§ **What to work on**
Every line of the records that holds the word "Udir" should be copied out.

§ **Source data**
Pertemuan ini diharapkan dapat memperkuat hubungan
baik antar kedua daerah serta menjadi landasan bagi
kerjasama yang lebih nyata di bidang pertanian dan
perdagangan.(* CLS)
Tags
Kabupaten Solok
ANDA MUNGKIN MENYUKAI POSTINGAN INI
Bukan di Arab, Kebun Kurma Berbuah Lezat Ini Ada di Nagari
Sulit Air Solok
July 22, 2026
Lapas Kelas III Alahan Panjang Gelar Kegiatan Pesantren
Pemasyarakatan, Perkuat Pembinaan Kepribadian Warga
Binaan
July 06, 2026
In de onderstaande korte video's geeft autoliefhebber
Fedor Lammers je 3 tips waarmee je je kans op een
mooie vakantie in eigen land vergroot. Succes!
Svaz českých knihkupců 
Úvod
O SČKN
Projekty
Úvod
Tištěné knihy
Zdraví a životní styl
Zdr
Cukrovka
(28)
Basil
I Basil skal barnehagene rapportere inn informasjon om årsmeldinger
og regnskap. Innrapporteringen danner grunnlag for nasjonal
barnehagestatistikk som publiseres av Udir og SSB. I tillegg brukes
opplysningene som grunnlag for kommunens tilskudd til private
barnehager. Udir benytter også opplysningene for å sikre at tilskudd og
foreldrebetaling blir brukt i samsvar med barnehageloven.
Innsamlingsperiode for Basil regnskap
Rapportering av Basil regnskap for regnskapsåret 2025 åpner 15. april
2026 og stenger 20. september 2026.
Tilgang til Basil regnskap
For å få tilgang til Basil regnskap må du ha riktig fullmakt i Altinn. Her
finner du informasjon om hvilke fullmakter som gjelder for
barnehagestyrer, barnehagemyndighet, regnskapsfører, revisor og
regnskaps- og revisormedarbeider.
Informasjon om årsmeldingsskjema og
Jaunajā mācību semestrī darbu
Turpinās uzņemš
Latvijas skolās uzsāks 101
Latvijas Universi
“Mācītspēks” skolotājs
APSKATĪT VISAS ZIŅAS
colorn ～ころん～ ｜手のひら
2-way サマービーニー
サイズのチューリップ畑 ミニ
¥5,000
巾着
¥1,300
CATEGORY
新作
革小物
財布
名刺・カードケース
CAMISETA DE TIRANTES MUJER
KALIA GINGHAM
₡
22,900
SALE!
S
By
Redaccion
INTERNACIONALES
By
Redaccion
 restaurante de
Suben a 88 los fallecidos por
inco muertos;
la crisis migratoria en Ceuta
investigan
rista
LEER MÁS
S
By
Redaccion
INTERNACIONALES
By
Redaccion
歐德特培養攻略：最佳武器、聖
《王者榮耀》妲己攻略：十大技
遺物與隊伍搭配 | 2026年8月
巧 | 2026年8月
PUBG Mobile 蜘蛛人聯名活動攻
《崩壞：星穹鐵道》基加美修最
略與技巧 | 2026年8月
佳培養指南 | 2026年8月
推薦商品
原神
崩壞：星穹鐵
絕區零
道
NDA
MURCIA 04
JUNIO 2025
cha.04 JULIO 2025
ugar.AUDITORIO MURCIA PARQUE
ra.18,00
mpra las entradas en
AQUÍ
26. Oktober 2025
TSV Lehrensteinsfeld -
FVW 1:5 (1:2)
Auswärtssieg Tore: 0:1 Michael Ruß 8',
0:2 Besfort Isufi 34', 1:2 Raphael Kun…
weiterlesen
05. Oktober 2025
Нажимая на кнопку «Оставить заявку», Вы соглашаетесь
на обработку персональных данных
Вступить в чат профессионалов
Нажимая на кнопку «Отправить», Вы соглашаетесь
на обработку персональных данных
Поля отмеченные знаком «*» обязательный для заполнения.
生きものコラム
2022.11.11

§ **Result for this task**
barnehagestatistikk som publiseres av Udir og SSB. I tillegg brukes
barnehager. Udir benytter også opplysningene for å sikre at tilskudd og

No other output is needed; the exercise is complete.